Indeed, many of the socio-philosophical pathologies set into motion by the philosophes of the 18th century (progressivism, endless revolution, deism, atheism, etc.) were already well in place while Europeans were still living as the Amish do now, and substantially as their ancestors had for centuries previous.
The ills of our modern world stem from these philosophies, not out of necessity from our technology. A tool will only be employed in the way that the mind directs it to be used. The horrors of the 20th century—death camps, gulags, mass graves, and the rest—arose from Enlightenment philosophies that essentially rejected the traditions and governance that Western civilization had held for centuries. The tremendous damage done to society by the Industrial Revolution, consumerism, and materialism arose from the anti-traditional tendencies of radical individualism, capitalism, and commercialism, not from the mere fact that man figured out how to apply steam power to a spinning jenny.
As a result, when we desire to return to something which is at least similar to the older and better ways (which is essentially what neoreaction wants to do), our drive should not be to reject science, technology, and the mandate to subdue the physical world around us.
Indeed, that mandate was what drove the thinking of the medieval technologists who actually made a surprising number of advances during this period (which is incorrectly called “The Dark Ages”), as well as performing groundbreaking in ballistics, astronomy, and other fields within physics. The scientific revolution of the 17th-18th centuries stemmed directly from that sense of mandate.

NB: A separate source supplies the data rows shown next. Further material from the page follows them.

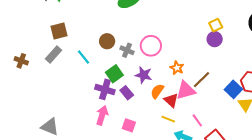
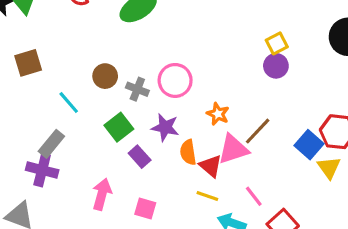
gray rectangle: (54, 54) -> (51, 144), moved
purple cross: (105, 89) -> (42, 170), moved
orange semicircle: (157, 91) -> (188, 152), turned -42

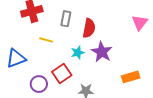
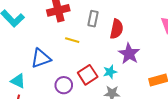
cyan star: (78, 53) -> (110, 72), moved

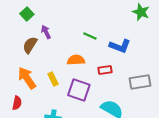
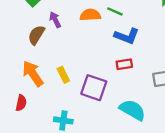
green line: (90, 36) -> (115, 11), moved
blue L-shape: (120, 46) -> (127, 36), moved
orange semicircle: (76, 60) -> (90, 15), moved

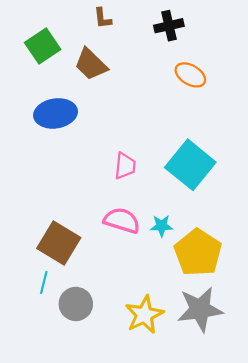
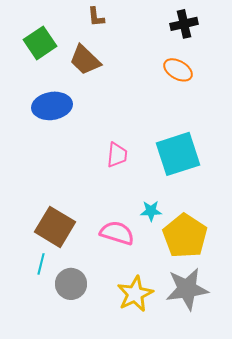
black cross: (169, 26) -> (184, 24), moved
cyan square: (190, 165) -> (178, 154), turned 33
pink semicircle: (122, 220) -> (117, 233), moved

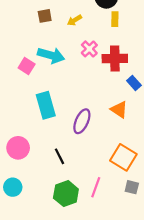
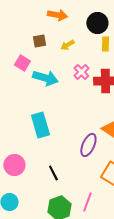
pink square: (27, 66) -> (22, 63), moved
purple ellipse: (82, 121) -> (88, 145), moved

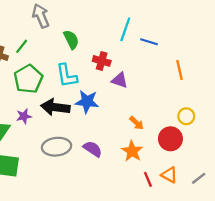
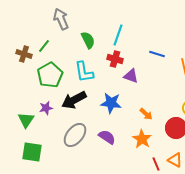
cyan line: (125, 29) -> (118, 35), moved
blue line: (149, 42) -> (157, 54), moved
blue star: (87, 102) -> (111, 103), moved
black arrow: (55, 107) -> (74, 100), turned -35
gray ellipse: (57, 147) -> (75, 135), turned -45

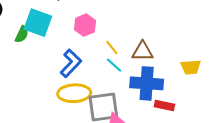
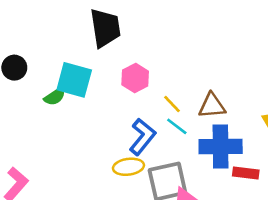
green semicircle: (22, 34) -> (55, 97), turned 36
blue L-shape: (71, 63) -> (142, 137), moved
yellow ellipse: (74, 93) -> (128, 167), size x0.7

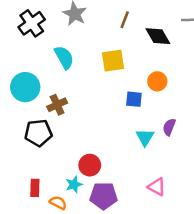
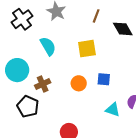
orange circle: (157, 81) -> (79, 83), moved
black pentagon: (38, 133) -> (28, 106), turned 30
cyan triangle: (145, 137) -> (113, 110), turned -42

Our efforts should focus on the rejection of Enlightenment philosophy and the fundamental assumptions that come with it. One of the primary errors of modernistic thinking is its fetishization of “progress,” in which “change” is wrongly viewed as always and at all times leading upward and higher. This false belief is what leads people to believe that any number of foolish notions—homosexualism, transgenderism, feminism, and much more—are “progress,” and therefore “better” than what came before. It’s merely an updated version of the thinking that made “progress” out of the French Revolution—sadism, atheism, democracy, socialism, and Communism—and all of the inhuman evils that have stemmed from these. Neoreaction rejects this progressive temporality and seeks a return to the recurring in illo tempore, the sacralised view of time and the rhythms of life that characterize the traditional mode of existence which is not always looking for something new, exciting, and “progressive.”
We can reject progressivism without rejecting objective, intrinsic progress in the mechanical and scientific arts. The philosophy is not necessary for the reality.
We can have modern science and technology without having modernism, because our philosophy is dependent upon what we choose to believe and adhere to, not what is somehow forced upon us from the external sources of machinery or the laboratory.
In short, we can have sanctified time and traditional cycles of life, no matter how much our technology may change.